Fast forward to 2018: Stanek graduated with a Master of Fine Arts in Creative Writing from Warren Wilson College. More important, he’d buckled down in the two years at Warren Wilson, intent on completing a collection of short stories about the coal towns of Western Pennsylvania—stories about home. They Came Here Looking for Light: The Plattsville Stories was published in the summer of 2019. A second book followed in 2020, a work of non-fiction about growing up in those same towns: Loud and Sure of Myself is set in the 1970s, an effort at preserving a version of America that seems to be obsolete.

 

Everything Gerry Stanek does is motivated by this same kind of preservation.
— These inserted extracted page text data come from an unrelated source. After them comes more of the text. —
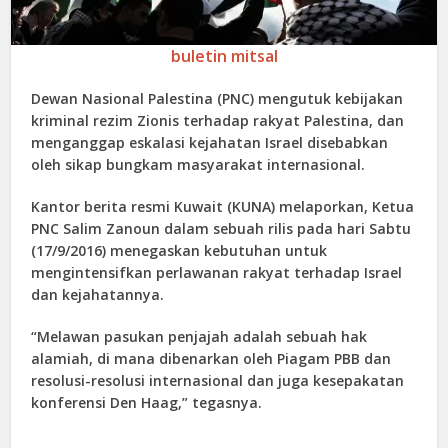
buletin mitsal
Dewan Nasional Palestina (PNC) mengutuk kebijakan
kriminal rezim Zionis terhadap rakyat Palestina, dan
menganggap eskalasi kejahatan Israel disebabkan
oleh sikap bungkam masyarakat internasional.
Kantor berita resmi Kuwait (KUNA) melaporkan, Ketua
PNC Salim Zanoun dalam sebuah rilis pada hari Sabtu
(17/9/2016) menegaskan kebutuhan untuk
mengintensifkan perlawanan rakyat terhadap Israel
dan kejahatannya.
“Melawan pasukan penjajah adalah sebuah hak
alamiah, di mana dibenarkan oleh Piagam PBB dan
resolusi-resolusi internasional dan juga kesepakatan
konferensi Den Haag,” tegasnya.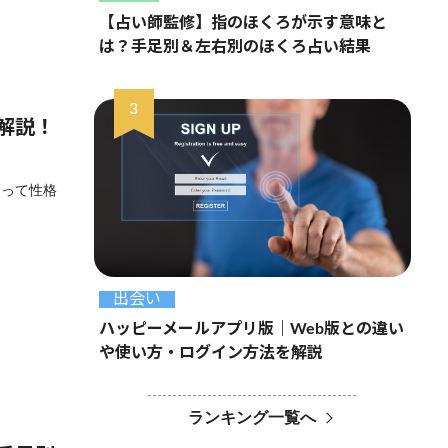
【占い師監修】指のほくろが示す意味と
は？手足別＆左右別のほくろ占い結果
解説！
よって性格
出会い
ハッピーメールアプリ版｜Web版との違い
や使い方・ログイン方法を解説
ランキング一覧へ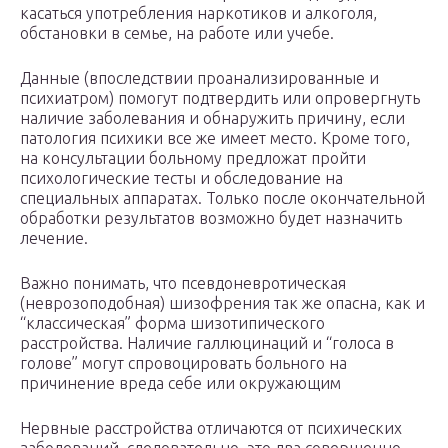
касаться употребления наркотиков и алкоголя,
обстановки в семье, на работе или учебе.
Данные (впоследствии проанализированные и
психиатром) помогут подтвердить или опровергнуть
наличие заболевания и обнаружить причину, если
патология психики все же имеет место. Кроме того,
на консультации больному предложат пройти
психологические тесты и обследование на
специальных аппаратах. Только после окончательной
обработки результатов возможно будет назначить
лечение.
Важно понимать, что псевдоневротическая
(неврозоподобная) шизофрения так же опасна, как и
“классическая” форма шизотипического
расстройства. Наличие галлюцинаций и “голоса в
голове” могут спровоцировать больного на
причинение вреда себе или окружающим
Нервные расстройства отличаются от психических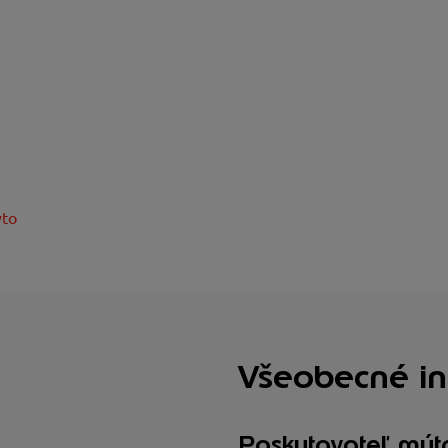
ýto
Všeobecné in
Poskytovateľ mýt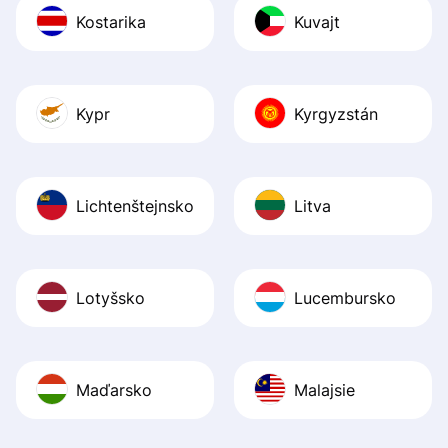
Kostarika
Kuvajt
Kypr
Kyrgyzstán
Lichtenštejnsko
Litva
Lotyšsko
Lucembursko
Maďarsko
Malajsie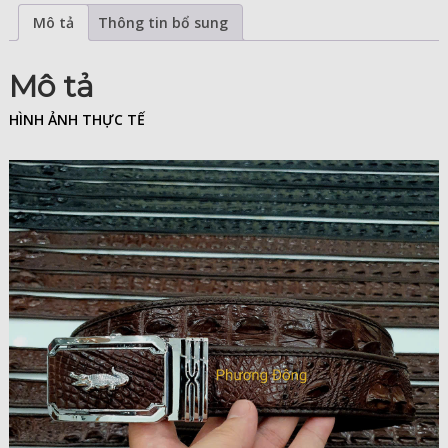
Mô tả
Thông tin bổ sung
Mô tả
HÌNH ẢNH THỰC TẾ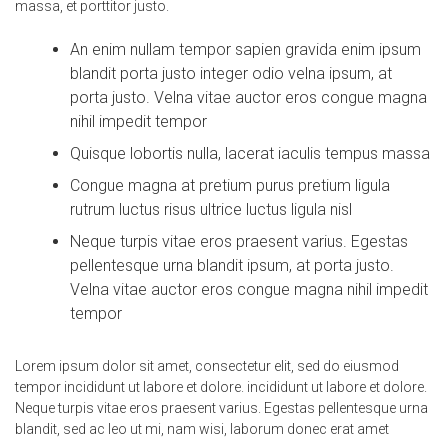
massa, et porttitor justo.
An enim nullam tempor sapien gravida enim ipsum
blandit porta justo integer odio velna ipsum, at
porta justo. Velna vitae auctor eros congue magna
nihil impedit tempor
Quisque lobortis nulla, lacerat iaculis tempus massa
Congue magna at pretium purus pretium ligula
rutrum luctus risus ultrice luctus ligula nisl
Neque turpis vitae eros praesent varius. Egestas
pellentesque urna blandit ipsum, at porta justo.
Velna vitae auctor eros congue magna nihil impedit
tempor
Lorem ipsum dolor sit amet, consectetur elit, sed do eiusmod
tempor incididunt ut labore et dolore. incididunt ut labore et dolore.
Neque turpis vitae eros praesent varius. Egestas pellentesque urna
blandit, sed ac leo ut mi, nam wisi, laborum donec erat amet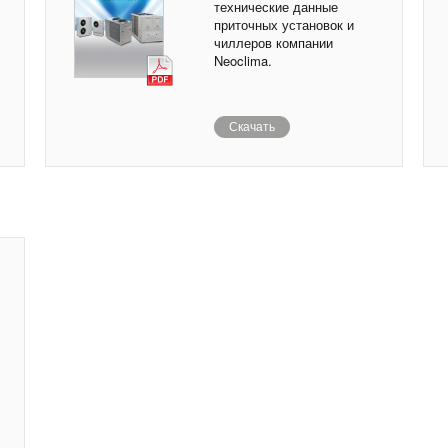
технические данные
приточных установок и
чиллеров компании
Neoclima.
Скачать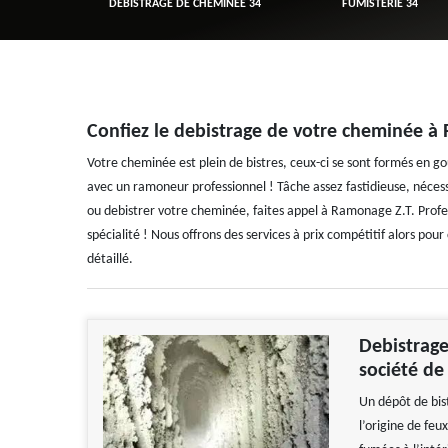
R 34
DÉBISTRAGE DE CHEMINÉE 34
FUMISTERIE 34
Confiez le debistrage de votre cheminée à
Votre cheminée est plein de bistres, ceux-ci se sont formés en go
avec un ramoneur professionnel ! Tâche assez fastidieuse, néces
ou debistrer votre cheminée, faites appel à Ramonage Z.T. Profe
spécialité ! Nous offrons des services à prix compétitif alors pou
détaillé.
Debistrage
société de
Un dépôt de bis
l’origine de fe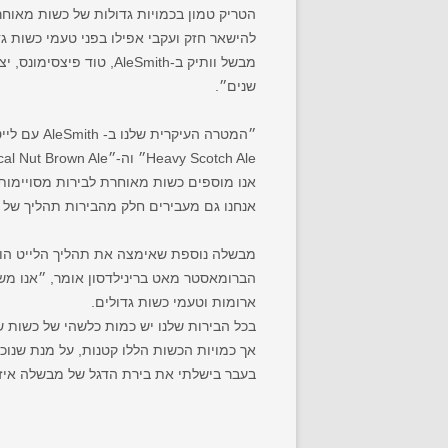
הטריק טמון בכמויות גדולות של כשות מאוחר
להישאר חזק ועקבי אפילו בפני טעמי כשות גד
שנים״.
Heavy Scotch Ale״ וה-״Nautical Nut Brown Ale״, כל הבירות שלנו מכילות תוספות כשות מאוחרת בדרגות משתנות.
אנו מוספים כשות מאוחרת לבירות מסויימות 
אנחנו גם מעבירים חלק מהבירות תהליך של ד
מבשלה נוספת שאימצה את תהליך הלייט הופינג היא מבשלת one Walker Brewing Company
הברומאסטר מאט ברינילדסון אומר, ״אנו מש
ארומות וטעמי כשות גדולים.
אך כמויות הכשות הללו קטנות, על מנת שנוכ
בעבר בישלתי את בירת הדגל של מבשלה איזורית אחרת, שם השגנו 95% ומעלה מה-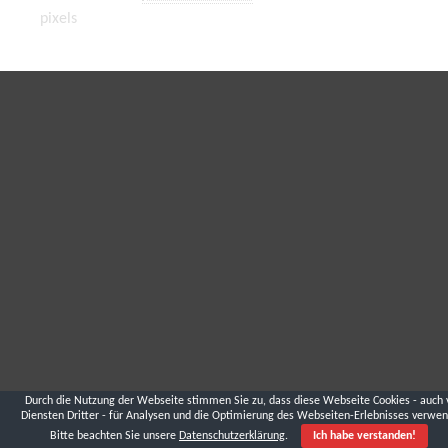
pixels
Durch die Nutzung der Webseite stimmen Sie zu, dass diese Webseite Cookies - auch 
Diensten Dritter - für Analysen und die Optimierung des Webseiten-Erlebnisses verwen
Bitte beachten Sie unsere
Datenschutzerklärung
.
Ich habe verstanden!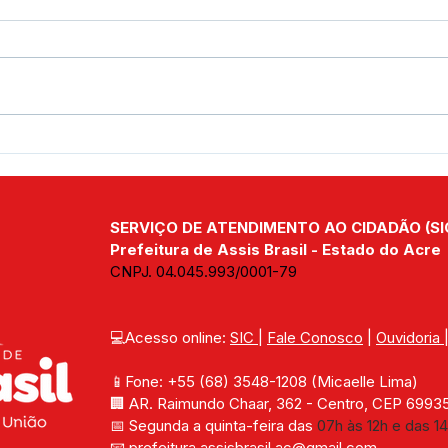
CONQUISTA HISTÓRICA:
Assi
PREFEITURA DE ASSIS
do G
BRASIL RECEBE TÍTULO
fort
DEFINITIVO DA ÁREA DO
Assi
SERVIÇO DE ATENDIMENTO AO CIDADÃO (SI
KM 02 E AVANÇA NA
REGULARIZAÇÃO
Prefeitura de Assis Brasil - Estado do Acre
FUNDIÁRIA
CNPJ. 04.045.993/0001-79
💻Acesso online: 
SIC 
| 
Fale Conosco
 | 
Ouvidoria
📱Fone: +55 (68) 
3548-1208 
(Micaelle Lima)
🏢 
AR. Raimundo Chaar, 362 - Centro, CEP 69935-
📅 Segunda a quinta-feira das 
07h às 12h e das 14
📧 
prefeitura.assisbrasil.ac
@gmail.com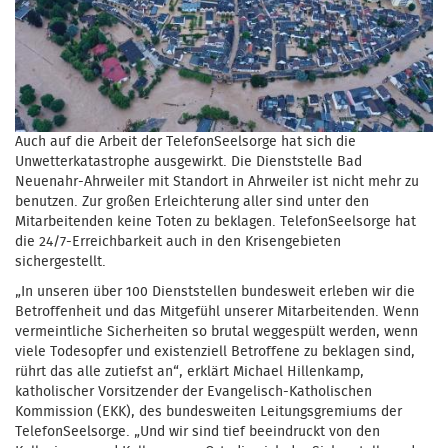
Auch auf die Arbeit der TelefonSeelsorge hat sich die
Unwetterkatastrophe ausgewirkt. Die Dienststelle Bad
Neuenahr-Ahrweiler mit Standort in Ahrweiler ist nicht mehr zu
benutzen. Zur großen Erleichterung aller sind unter den
Mitarbeitenden keine Toten zu beklagen. TelefonSeelsorge hat
die 24/7-Erreichbarkeit auch in den Krisengebieten
sichergestellt.
„In unseren über 100 Dienststellen bundesweit erleben wir die
Betroffenheit und das Mitgefühl unserer Mitarbeitenden. Wenn
vermeintliche Sicherheiten so brutal weggespült werden, wenn
viele Todesopfer und existenziell Betroffene zu beklagen sind,
rührt das alle zutiefst an“, erklärt Michael Hillenkamp,
katholischer Vorsitzender der Evangelisch-Katholischen
Kommission (EKK), des bundesweiten Leitungsgremiums der
TelefonSeelsorge. „Und wir sind tief beeindruckt von den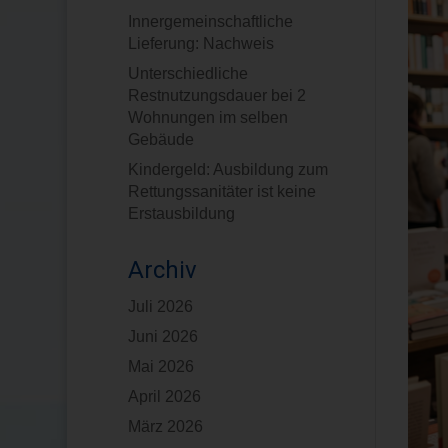
Innergemeinschaftliche
Lieferung: Nachweis
Unterschiedliche
Restnutzungsdauer bei 2
Wohnungen im selben
Gebäude
Kindergeld: Ausbildung zum
Rettungssanitäter ist keine
Erstausbildung
Archiv
Juli 2026
Juni 2026
Mai 2026
April 2026
März 2026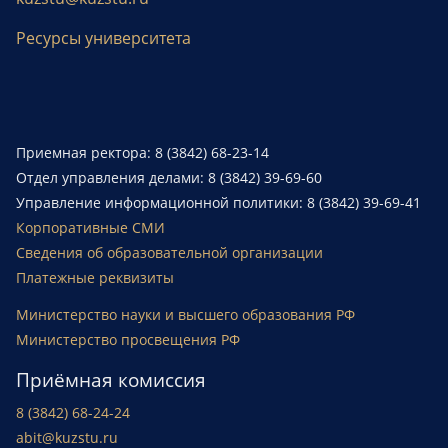
Ресурсы университета
Приемная ректора: 8 (3842) 68-23-14
Отдел управления делами: 8 (3842) 39-69-60
Управление информационной политики: 8 (3842) 39-69-41
Корпоративные СМИ
Сведения об образовательной организации
Платежные реквизиты
Министерство науки и высшего образования РФ
Министерство просвещения РФ
Приёмная комиссия
8 (3842) 68-24-24
abit@kuzstu.ru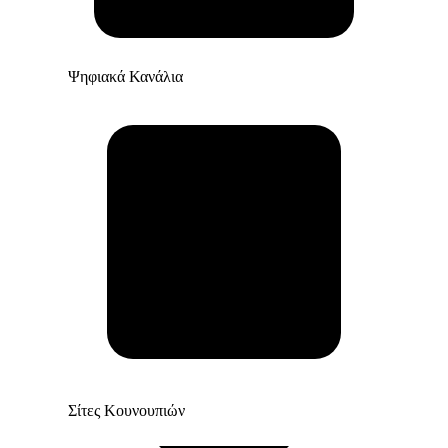
Ψηφιακά Κανάλια
Σίτες Κουνουπιών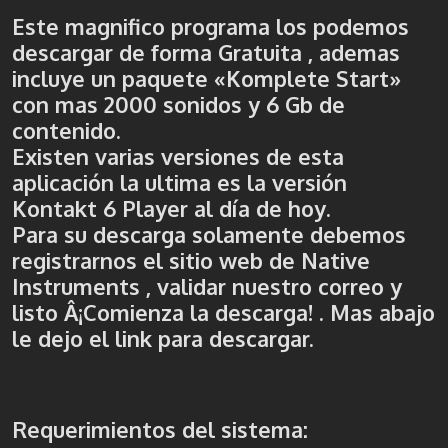
Este magnifico programa los podemos
descargar de forma Gratuita , ademas
incluye un paquete «Komplete Start»
con mas 2000 sonidos y 6 Gb de
contenido.
Existen varias versiones de esta
aplicación la ultima es la versión
Kontakt 6 Player al día de hoy.
Para su descarga solamente debemos
registrarnos el sitio web de Native
Instruments , validar nuestro correo y
listo Â¡Comienza la descarga! . Mas abajo
le dejo el link para descargar.
Requerimientos del sistema: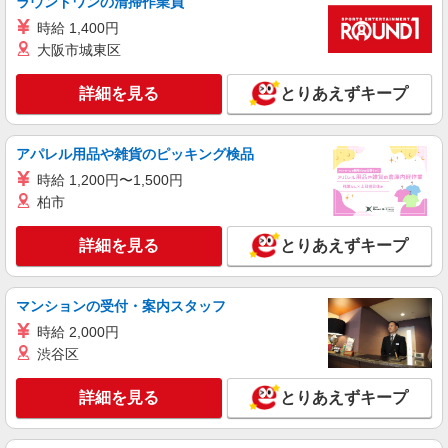
ラウンドワンの清掃作業員
途交通費支給（30000円上限/月） 別途残業手当
時給 1,400円
（月平均残業時間20時間）残業代全額支給
アスケア訪問入浴 天理 奈良県天理市川原城
大阪市城東区
町812番地1 今西ビル2F 201号室
詳細を見る
とりあえずキープ
詳細を見る
キープ
業務委託
アパレル用品や雑貨のピッキング検品
SOMPOヘルスサポート株式会社 全支援対応コース
時給 1,200円〜1,500円
保健師・管理栄養士 特定保健指導
柏市
報酬：出来高制 報酬額（消費税抜き）： ・事
業所一括面談(対面) 1日：10,000円〜14,716円 ・
詳細を見る
とりあえずキープ
個別訪問(対面) 1件：4,286円〜5,239円 ・遠隔面
【活動エリア】奈良県天理市及びその周辺
談 1件：1,500〜1,691円 ・電話支援 1件：
1,000円〜1,429円 ・ICTメール支援 1件：500円
詳細を見る
マンションの受付・案内スタッフ
キープ
※上記金額に消費税を加えた金額をお支払いいた
します ※交通費・電話代は弊社負担。その他、支
時給 2,000円
援内容により細則あり。
渋谷区
詳細を見る
とりあえずキープ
Writing about Stanek’s first book in 2019, the author Charles Baxter said, “One of the purposes of fiction is to save what is about to disappear, and these beautifully honorable stories do just that.” Whether you call it Plattsville, Coal Country, or just America, Gerry Stanek sees something worthwhile there; he sees stories that need to be told, and attitudes that still need to see the light of day. In Loud and Sure of Myself, he writes about conviction, dreams, and hard work. And he believes that all of them still count for something in 2020, that the American dream and having convictions about how life should be lived—well, maybe those ideas aren’t obsolete after all.